(WHAT YOU WILL DO)
What are the lines, word for word, from the line with "Cádiz: historia, mar y sabor andaluz en cad" up to and including the line with "ача усложнялась тем, что" in the records below? Omit the pictures.
===
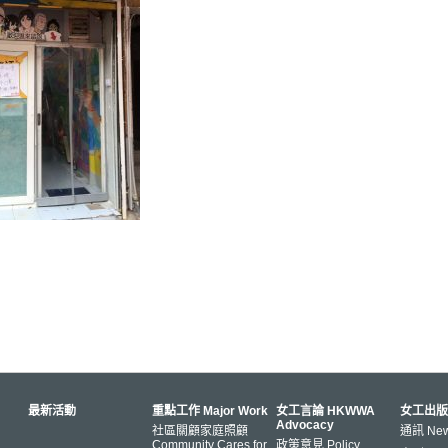
最新活動
重點工作 Major Work
女工言論 HKWWA
女工出版
Advocacy
社區關顧家庭照顧
通訊 News
Community Cares for
政策意見 Policy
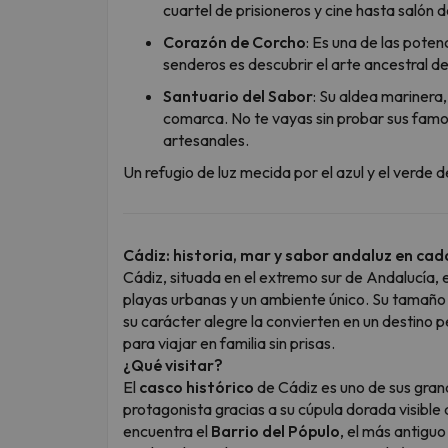
cuartel de prisioneros y cine hasta salón d
Corazón de Corcho
: Es una de las pote
senderos es descubrir el arte ancestral d
Santuario del Sabor
: Su aldea marinera
comarca. No te vayas sin probar sus famo
artesanales.
Un refugio de luz mecida por el azul y el verde 
Cádiz: historia, mar y sabor andaluz en cad
Cádiz, situada en el extremo sur de Andalucía, 
playas urbanas y un ambiente único. Su tamaño 
su carácter alegre la convierten en un destino
para viajar en familia sin prisas.
¿Qué visitar?
El
casco histórico
de Cádiz es uno de sus grand
protagonista gracias a su cúpula dorada visible
encuentra el
Barrio del Pópulo
, el más antiguo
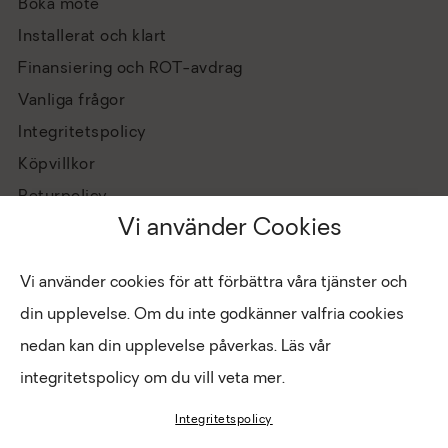
Boka möte
Installerat och klart
Finansiering och ROT-avdrag
Vanliga frågor
Integritetspolicy
Köpvillkor
Returpolicy
Vi använder Cookies
Vi använder cookies för att förbättra våra tjänster och
din upplevelse. Om du inte godkänner valfria cookies
nedan kan din upplevelse påverkas. Läs vår
integritetspolicy om du vill veta mer.
Hantera cookies
Copyright © 2026 Eldabutiken
Integritetspolicy
INTRANÄT
LOGIN FÖR BUTIK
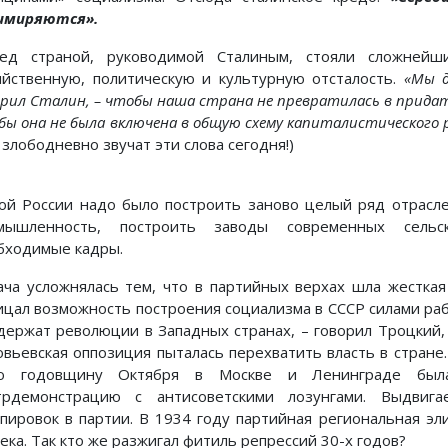
имиряются».
ед страной, руководимой Сталиным, стояли сложнейш
яйственную, политическую и культурную отсталость.
«Мы д
орил Сталин, – чтобы наша страна не превратилась в прида
бы она не была включена в общую схему капиталистического 
 злободневно звучат эти слова сегодня!)
ой России надо было построить заново целый ряд отрасл
мышленность, построить заводы современных сельск
бходимые кадры.
ача усложнялась тем, что в партийных верхах шла жесткая
ицал возможность построения социализма в СССР силами рабоч
держат революции в Западных странах, – говорил Троцкий, 
овьевская оппозиция пыталась перехватить власть в стране.
ю годовщину Октября в Москве и Ленинграде была 
трдемонстрацию с антисоветскими лозунгами. Выдвиг
ппировок в партии. В 1934 году партийная региональная эл
ека. Так кто же разжигал фитиль репрессий 30-х годов?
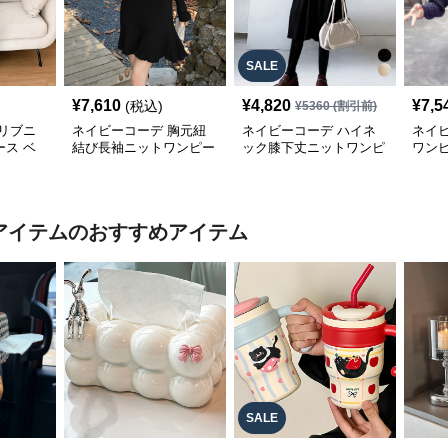
SALE
¥
7,610
¥
4,820
¥
7,5
(税込)
¥
5360
(割引前)
リブニ
ネイビーコーデ 胸元紐
ネイビーコーデ ハイネ
ネイ
ス ベ
結び長袖ニットワンピー
ック膝下丈ニットワンピ
ワン
秋冬
ス裾プリーツ上品
ース長袖ドレス
ゆっ
秋用
気アイテム
のおすすめアイテム
SALE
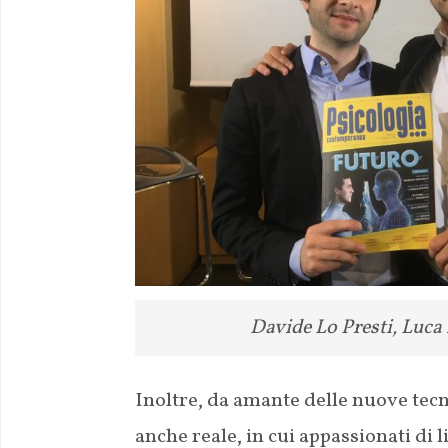
Davide Lo Presti, Luca
Inoltre, da amante delle nuove tec
anche reale, in cui appassionati di l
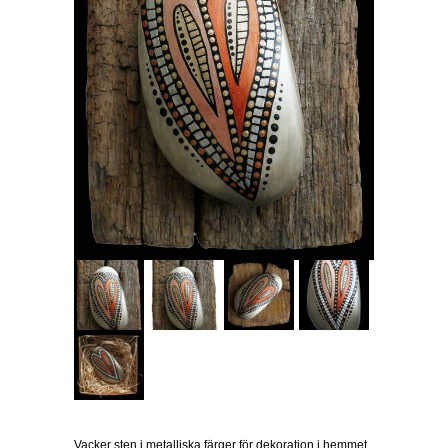
Vacker sten i metalliska färger för dekoration i hemmet,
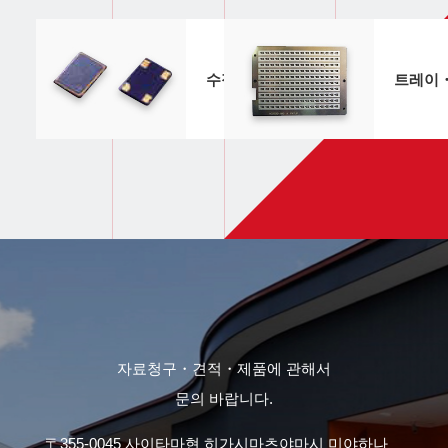
수정진동자외관・구조
트레이
자료청구・견적・제품에 관해서
문의 바랍니다.
〒355-0045 사이타마현 히가시마츠야마시 미야하나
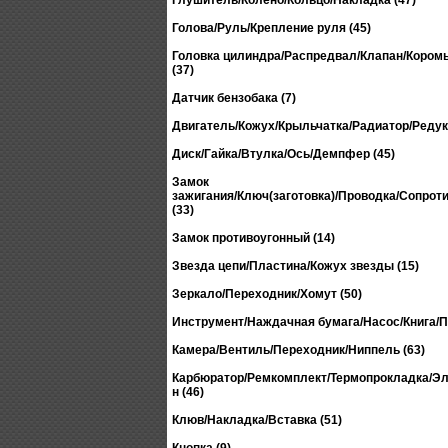
Глушитель/Колено/Кольцо/Накладка (47)
Голова/Руль/Крепление руля (45)
Головка цилиндра/Распредвал/Клапан/Кором
(37)
Датчик бензобака (7)
Двигатель/Кожух/Крыльчатка/Радиатор/Редукт
Диск/Гайка/Втулка/Ось/Демпфер (45)
Замок
зажигания/Ключ(заготовка)/Проводка/Сопрот
(33)
Замок противоугонный (14)
Звезда цепи/Пластина/Кожух звезды (15)
Зеркало/Переходник/Хомут (50)
Инструмент/Наждачная бумага/Насос/Книга/П
Камера/Вентиль/Переходник/Ниппель (63)
Карбюратор/Ремкомплект/Термопрокладка/Эл
н (46)
Клюв/Накладка/Вставка (51)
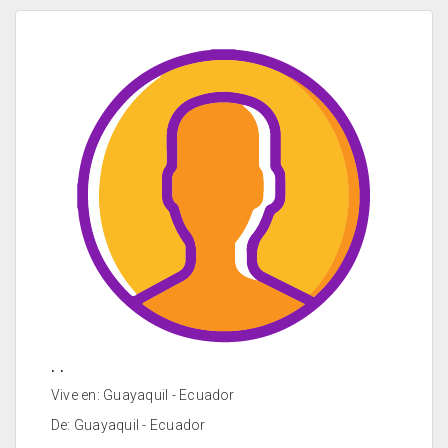
. .
Vive en: Guayaquil - Ecuador
De: Guayaquil - Ecuador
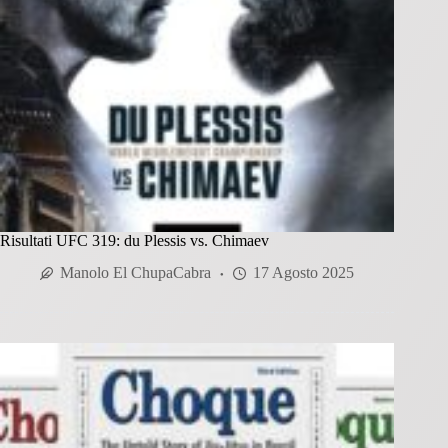
Risultati UFC 319: du Plessis vs. Chimaev
Manolo El ChupaCabra
17 Agosto 2025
===
(ANSWER BOX)
Cádiz: historia, mar y sabor andaluz en cad
Cádiz, situada en el extremo sur de Andalucía, 
playas urbanas y un ambiente único. Su tamaño 
su carácter alegre la convierten en un destino
para viajar en familia sin prisas.
¿Qué visitar?
El
casco histórico
de Cádiz es uno de sus grand
protagonista gracias a su cúpula dorada visible
encuentra el
Barrio del Pópulo
, el más antiguo
Boka möte
Installerat och klart
Finansiering och ROT-avdrag
Vanliga frågor
Integritetspolicy
Köpvillkor
Returpolicy
Vi använder Cookies
Vi använder cookies för att förbättra våra tjänster och
din upplevelse. Om du inte godkänner valfria cookies
nedan kan din upplevelse påverkas. Läs vår
integritetspolicy om du vill veta mer.
Hantera cookies
Copyright © 2026 Eldabutiken
Integritetspolicy
INTRANÄT
LOGIN FÖR BUTIK
имиряются».
ед страной, руководимой Сталиным, стояли сложнейш
яйственную, политическую и культурную отсталость.
«Мы д
орил Сталин, – чтобы наша страна не превратилась в прида
бы она не была включена в общую схему капиталистического 
 злободневно звучат эти слова сегодня!)
ой России надо было построить заново целый ряд отрасл
мышленность, построить заводы современных сельск
бходимые кадры.
ача усложнялась тем, что в партийных верхах шла жесткая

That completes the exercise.